> Aim of the exercise
An exact transcription of the lines below, from the first through the one containing "respond your queries on exam preparation. Get", is the only output wanted.

> Material for the task

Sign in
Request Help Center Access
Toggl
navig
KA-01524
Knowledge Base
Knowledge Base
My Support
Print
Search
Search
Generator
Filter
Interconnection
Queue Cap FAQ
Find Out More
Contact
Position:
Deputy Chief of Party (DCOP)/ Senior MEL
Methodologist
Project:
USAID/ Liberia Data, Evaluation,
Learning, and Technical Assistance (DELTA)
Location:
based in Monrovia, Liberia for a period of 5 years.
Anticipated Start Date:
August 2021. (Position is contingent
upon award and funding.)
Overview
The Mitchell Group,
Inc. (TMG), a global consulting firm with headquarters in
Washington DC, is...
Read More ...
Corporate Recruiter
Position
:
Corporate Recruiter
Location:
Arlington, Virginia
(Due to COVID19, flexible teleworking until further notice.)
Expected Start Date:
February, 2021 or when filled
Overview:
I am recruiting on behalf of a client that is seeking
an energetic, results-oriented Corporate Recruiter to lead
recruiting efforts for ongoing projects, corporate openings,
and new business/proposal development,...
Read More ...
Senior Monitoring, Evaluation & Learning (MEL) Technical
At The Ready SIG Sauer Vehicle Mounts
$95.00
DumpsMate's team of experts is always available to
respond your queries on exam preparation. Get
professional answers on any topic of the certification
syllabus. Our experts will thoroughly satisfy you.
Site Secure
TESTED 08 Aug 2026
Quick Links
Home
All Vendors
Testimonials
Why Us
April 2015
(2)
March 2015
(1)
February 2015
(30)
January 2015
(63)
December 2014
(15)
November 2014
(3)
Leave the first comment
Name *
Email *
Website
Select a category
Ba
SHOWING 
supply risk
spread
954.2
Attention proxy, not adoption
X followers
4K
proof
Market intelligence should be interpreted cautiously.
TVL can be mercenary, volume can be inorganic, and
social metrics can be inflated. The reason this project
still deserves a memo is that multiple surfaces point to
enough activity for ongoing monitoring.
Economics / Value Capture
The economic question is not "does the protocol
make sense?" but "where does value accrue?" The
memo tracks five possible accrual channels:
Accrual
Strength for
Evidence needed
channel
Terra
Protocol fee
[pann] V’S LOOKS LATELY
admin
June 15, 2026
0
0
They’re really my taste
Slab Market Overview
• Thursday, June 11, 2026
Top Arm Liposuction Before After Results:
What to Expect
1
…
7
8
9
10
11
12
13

> Your solution
Sign in
Request Help Center Access
Toggl
navig
KA-01524
Knowledge Base
Knowledge Base
My Support
Print
Search
Search
Generator
Filter
Interconnection
Queue Cap FAQ
Find Out More
Contact
Position:
Deputy Chief of Party (DCOP)/ Senior MEL
Methodologist
Project:
USAID/ Liberia Data, Evaluation,
Learning, and Technical Assistance (DELTA)
Location:
based in Monrovia, Liberia for a period of 5 years.
Anticipated Start Date:
August 2021. (Position is contingent
upon award and funding.)
Overview
The Mitchell Group,
Inc. (TMG), a global consulting firm with headquarters in
Washington DC, is...
Read More ...
Corporate Recruiter
Position
:
Corporate Recruiter
Location:
Arlington, Virginia
(Due to COVID19, flexible teleworking until further notice.)
Expected Start Date:
February, 2021 or when filled
Overview:
I am recruiting on behalf of a client that is seeking
an energetic, results-oriented Corporate Recruiter to lead
recruiting efforts for ongoing projects, corporate openings,
and new business/proposal development,...
Read More ...
Senior Monitoring, Evaluation & Learning (MEL) Technical
At The Ready SIG Sauer Vehicle Mounts
$95.00
DumpsMate's team of experts is always available to
respond your queries on exam preparation. Get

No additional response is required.